Work request: What lines of the data below hold "will"? Show them.
=== Supplied material ===
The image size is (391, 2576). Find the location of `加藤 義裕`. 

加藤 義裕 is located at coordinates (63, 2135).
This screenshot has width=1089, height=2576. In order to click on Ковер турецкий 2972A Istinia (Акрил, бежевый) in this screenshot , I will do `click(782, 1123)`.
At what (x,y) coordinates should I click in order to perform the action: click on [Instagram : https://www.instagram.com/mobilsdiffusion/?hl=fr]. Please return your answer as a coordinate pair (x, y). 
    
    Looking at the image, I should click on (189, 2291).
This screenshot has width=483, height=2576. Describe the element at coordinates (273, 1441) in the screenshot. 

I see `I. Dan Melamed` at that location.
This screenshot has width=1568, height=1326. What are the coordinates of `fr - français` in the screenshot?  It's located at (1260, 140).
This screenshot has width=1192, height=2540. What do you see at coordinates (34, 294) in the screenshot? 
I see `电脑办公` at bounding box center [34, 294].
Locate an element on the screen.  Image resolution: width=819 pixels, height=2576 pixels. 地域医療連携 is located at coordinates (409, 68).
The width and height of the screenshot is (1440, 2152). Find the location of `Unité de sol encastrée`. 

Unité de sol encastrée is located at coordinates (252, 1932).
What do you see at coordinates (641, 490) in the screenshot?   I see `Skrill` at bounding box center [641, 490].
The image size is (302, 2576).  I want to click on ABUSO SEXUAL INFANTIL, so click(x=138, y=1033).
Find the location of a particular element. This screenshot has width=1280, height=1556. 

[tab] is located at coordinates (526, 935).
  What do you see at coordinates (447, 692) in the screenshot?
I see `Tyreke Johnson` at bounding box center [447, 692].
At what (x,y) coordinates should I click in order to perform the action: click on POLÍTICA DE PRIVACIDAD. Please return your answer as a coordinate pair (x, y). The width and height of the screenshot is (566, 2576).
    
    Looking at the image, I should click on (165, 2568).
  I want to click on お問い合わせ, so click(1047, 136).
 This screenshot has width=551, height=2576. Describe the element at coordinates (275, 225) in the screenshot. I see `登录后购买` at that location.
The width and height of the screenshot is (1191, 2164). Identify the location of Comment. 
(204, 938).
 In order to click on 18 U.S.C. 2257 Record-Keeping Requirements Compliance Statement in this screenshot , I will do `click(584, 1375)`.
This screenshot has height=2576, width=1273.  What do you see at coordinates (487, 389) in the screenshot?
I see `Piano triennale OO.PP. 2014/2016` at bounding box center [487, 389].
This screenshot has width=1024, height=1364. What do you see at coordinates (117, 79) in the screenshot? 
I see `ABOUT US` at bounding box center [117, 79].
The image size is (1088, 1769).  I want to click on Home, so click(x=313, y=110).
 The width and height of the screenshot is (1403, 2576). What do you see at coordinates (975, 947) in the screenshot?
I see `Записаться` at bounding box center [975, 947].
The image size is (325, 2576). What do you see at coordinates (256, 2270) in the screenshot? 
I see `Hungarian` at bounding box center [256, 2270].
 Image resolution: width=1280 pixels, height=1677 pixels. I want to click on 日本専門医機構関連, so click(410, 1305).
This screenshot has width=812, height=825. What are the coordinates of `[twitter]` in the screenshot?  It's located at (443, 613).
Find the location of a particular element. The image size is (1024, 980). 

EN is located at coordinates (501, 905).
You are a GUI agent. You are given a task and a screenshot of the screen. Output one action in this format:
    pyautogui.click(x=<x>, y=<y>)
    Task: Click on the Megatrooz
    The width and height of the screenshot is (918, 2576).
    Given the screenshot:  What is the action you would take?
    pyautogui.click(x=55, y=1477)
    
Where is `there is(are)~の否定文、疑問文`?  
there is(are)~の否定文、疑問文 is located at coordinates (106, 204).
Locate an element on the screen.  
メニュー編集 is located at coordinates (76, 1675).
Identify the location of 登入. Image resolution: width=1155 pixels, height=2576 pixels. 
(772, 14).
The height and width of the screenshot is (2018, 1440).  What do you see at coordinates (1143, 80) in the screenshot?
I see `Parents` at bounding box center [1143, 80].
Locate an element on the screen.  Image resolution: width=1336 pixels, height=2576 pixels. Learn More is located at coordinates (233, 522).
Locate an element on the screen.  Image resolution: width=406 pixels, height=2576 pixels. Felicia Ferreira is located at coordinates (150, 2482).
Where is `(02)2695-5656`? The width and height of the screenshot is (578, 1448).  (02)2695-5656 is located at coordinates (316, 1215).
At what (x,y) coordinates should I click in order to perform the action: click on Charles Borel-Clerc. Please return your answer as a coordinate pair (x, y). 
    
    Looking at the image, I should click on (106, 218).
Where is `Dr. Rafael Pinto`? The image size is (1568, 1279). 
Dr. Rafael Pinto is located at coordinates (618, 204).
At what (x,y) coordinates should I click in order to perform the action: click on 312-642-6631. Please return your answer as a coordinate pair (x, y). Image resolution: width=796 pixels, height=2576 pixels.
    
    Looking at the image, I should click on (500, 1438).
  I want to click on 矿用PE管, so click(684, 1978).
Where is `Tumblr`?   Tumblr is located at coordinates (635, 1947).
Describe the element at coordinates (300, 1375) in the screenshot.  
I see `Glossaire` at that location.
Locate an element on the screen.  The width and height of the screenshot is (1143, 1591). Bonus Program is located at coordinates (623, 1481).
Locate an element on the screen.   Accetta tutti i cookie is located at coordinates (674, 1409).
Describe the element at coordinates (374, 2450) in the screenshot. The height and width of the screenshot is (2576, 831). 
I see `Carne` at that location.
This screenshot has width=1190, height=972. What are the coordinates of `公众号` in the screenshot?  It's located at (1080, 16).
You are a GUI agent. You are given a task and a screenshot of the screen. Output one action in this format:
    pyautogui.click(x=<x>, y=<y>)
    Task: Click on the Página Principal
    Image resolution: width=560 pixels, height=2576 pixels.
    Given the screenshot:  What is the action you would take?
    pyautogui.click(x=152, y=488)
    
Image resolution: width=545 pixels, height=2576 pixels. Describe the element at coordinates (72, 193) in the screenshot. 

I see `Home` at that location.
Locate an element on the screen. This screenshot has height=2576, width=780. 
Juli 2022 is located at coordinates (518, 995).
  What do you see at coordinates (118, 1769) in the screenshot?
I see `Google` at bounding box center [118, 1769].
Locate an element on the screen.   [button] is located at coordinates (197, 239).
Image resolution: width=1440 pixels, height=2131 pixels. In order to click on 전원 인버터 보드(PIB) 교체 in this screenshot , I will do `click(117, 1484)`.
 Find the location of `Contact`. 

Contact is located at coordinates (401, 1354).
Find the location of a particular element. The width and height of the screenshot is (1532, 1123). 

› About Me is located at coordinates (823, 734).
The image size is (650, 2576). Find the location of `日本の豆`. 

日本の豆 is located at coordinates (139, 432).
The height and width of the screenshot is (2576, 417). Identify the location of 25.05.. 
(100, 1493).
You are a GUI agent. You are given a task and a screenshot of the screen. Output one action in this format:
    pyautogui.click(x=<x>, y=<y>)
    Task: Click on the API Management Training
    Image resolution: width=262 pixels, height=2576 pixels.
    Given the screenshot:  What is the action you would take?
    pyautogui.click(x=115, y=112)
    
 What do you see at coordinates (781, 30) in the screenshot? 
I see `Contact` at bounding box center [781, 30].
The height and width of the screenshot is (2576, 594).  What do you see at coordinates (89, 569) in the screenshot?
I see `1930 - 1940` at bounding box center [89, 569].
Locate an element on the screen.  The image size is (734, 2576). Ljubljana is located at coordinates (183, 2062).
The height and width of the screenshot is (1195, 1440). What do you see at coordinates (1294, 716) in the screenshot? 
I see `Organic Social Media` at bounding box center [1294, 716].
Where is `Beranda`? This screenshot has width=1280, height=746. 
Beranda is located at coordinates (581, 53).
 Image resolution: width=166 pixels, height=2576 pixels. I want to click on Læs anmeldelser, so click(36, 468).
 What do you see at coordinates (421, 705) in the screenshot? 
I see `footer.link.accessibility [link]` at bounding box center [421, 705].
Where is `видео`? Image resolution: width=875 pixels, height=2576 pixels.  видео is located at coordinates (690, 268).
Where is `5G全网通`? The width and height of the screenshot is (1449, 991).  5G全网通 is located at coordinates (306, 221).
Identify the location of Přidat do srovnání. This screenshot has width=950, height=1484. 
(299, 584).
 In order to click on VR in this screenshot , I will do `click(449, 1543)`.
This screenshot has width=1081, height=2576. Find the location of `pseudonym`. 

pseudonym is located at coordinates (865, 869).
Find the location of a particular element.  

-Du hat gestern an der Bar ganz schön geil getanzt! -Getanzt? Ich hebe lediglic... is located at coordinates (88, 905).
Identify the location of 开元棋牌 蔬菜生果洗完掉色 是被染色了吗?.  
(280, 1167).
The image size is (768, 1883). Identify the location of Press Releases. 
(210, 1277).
===
Result:
This screenshot has width=1089, height=2576. In order to click on Ковер турецкий 2972A Istinia (Акрил, бежевый) in this screenshot , I will do `click(782, 1123)`.
 In order to click on 18 U.S.C. 2257 Record-Keeping Requirements Compliance Statement in this screenshot , I will do `click(584, 1375)`.
Image resolution: width=1440 pixels, height=2131 pixels. In order to click on 전원 인버터 보드(PIB) 교체 in this screenshot , I will do `click(117, 1484)`.
 In order to click on VR in this screenshot , I will do `click(449, 1543)`.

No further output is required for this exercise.